In the recent case from the Ontario Court of Appeal of Grasshopper Solar Corporation v Independent Electricity System Operator, 2020 ONCA 499 [Grasshopper], the court rejected the contractor's argument that a fairly express past communication from the owner that the contract would not be terminated for delay "estopped" the owner from later terminating the agreement for delay.
The contractor had argued that "estoppel by convention" applied, which is briefly defined as a shared assumption of fact or law between two contracting parties that may operate to prevent one of the parties from asserting contractual rights in a manner contrary to the shared assumption. The court held that there was no such shared assumption in the circumstances of the Grasshopper case.
In August 2016, the appellant contractor, Grasshopper Solar Corporation entered into a Feed-in-Tariff Contract (FIT Contract) with Ontario's Independent Electricity System Operator (IESO), as owner, for the construction of solar facilities. These facilities were to provide energy to the Ontario electricity grid. The agreement included a time of the essence clause that required Grasshopper Corp. to achieve commercial operation of these facilities by a milestone date of September 8, 2019.
On June 17, 2013, (notably prior to entering into the FIT Contract with Grasshopper Corp.), the IESO's predecessor, the Ontario Power Authority (OPA), issued a bulletin on its website outlining the OPA's approach to project delays in response to several questions from its contractors, or suppliers, at that time. The bulletin provided that if a supplier could not achieve commercial operations by the contractually mandated milestone date, the OPA would not act upon its termination rights. It further provided, however, that "the information provided here is meant for informational purposes only and shall not be relied on by Suppliers" as well as, "this information does not constitute a waiver of any actual or potential default, nor does it amend the FIT Contract."
On March 29, 2019, almost three years into the FIT Contract, the IESO sent a letter to Grasshopper Corp. (and other suppliers) reminding Grasshopper Corp. of the need to complete operation by the milestone date in its contract. The IESO further advised that it specifically revoked the bulletin and any past waiver of its right to terminate the contract for delay. The IESO also provided notice in the letter that a failure to achieve operation by this date would constitute a default that would allow IESO to exercise its termination rights.
Grasshopper Corp. applied to the Ontario Superior Court of Justice for a determination of its contractual rights under the FIT Contract, namely, that the IESO was precluded from terminating the contract. In related proceedings, other contractors in like circumstances also applied for similar relief.
Before the Ontario Superior Court, Grasshopper Corp. relied on several arguments, including, estoppel by convention, and took the position that the bulletin amounted to a shared assumption between the IESO and Grasshopper Corp. that the IESO would not terminate the contract for failure to achieve operation by the contractually-mandated date.
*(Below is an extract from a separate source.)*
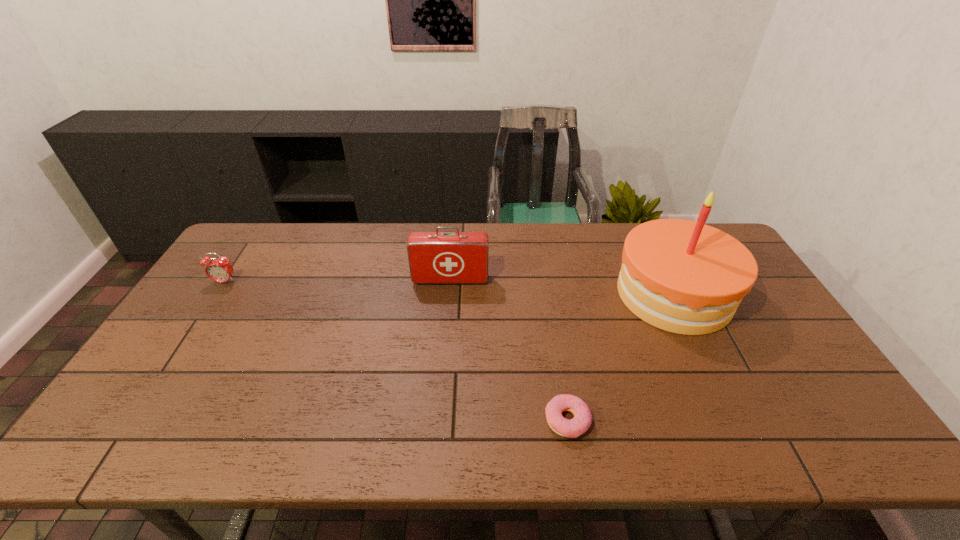 Image resolution: width=960 pixels, height=540 pixels. In order to click on free location that satisfies the following two spatial constraints: 1. on the side of the rightmost object with the first aid cross symbol; 2. on the left side of the second object from left to right in this screenshot , I will do `click(449, 294)`.

I want to click on free spot that satisfies the following two spatial constraints: 1. on the side of the second object from left to right with the first aid cross symbol; 2. on the right side of the shortest object, so click(440, 420).

Image resolution: width=960 pixels, height=540 pixels. I want to click on vacant space that satisfies the following two spatial constraints: 1. on the face of the tallest object; 2. on the left side of the alarm clock, so click(217, 294).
The court, however, found that the bulletin was for informational purposes and acted as an announcement for how the OPA intended, at that time, to approach failures of achieving commercial operation by the required date. The court held that the March 2019 letter provided reasonable notice of IESO's intention to change its approach.
The court acknowledged that Grasshopper Corp. may have relied on the bulletin when it entered into the FIT Contract, and that the IESO may have been aware of Grasshopper Corp.'s reliance. However, without the IESO expressly confirming Grasshopper Corp.'s belief, the two parties did not share a "like mind". Without a "like mind", the court ruled that the parties did not have a shared assumption that would invoke the doctrine of estoppel by convention.
On appeal, the Ontario Court of Appeal agreed with the application judge's analysis and upheld the lower court's decision, noting that, as the doctrine of estoppel may operate to prevent a party from relying on the terms of the contract, "the doctrine has the potential to undermine the certainty of contract and must be applied with care".
Grasshopper highlights the danger associated with assuming that the other party is not going to assert a contractual right, even in circumstances where the other party may have expressly advised as such. In these circumstances, it may be prudent for the party receiving the statement to confirm the advice from the other party in writing in a timely manner, or perhaps memorialize it in an amendment to the contract, particularly if that assumption was integral to the decision to contract with the counter-party.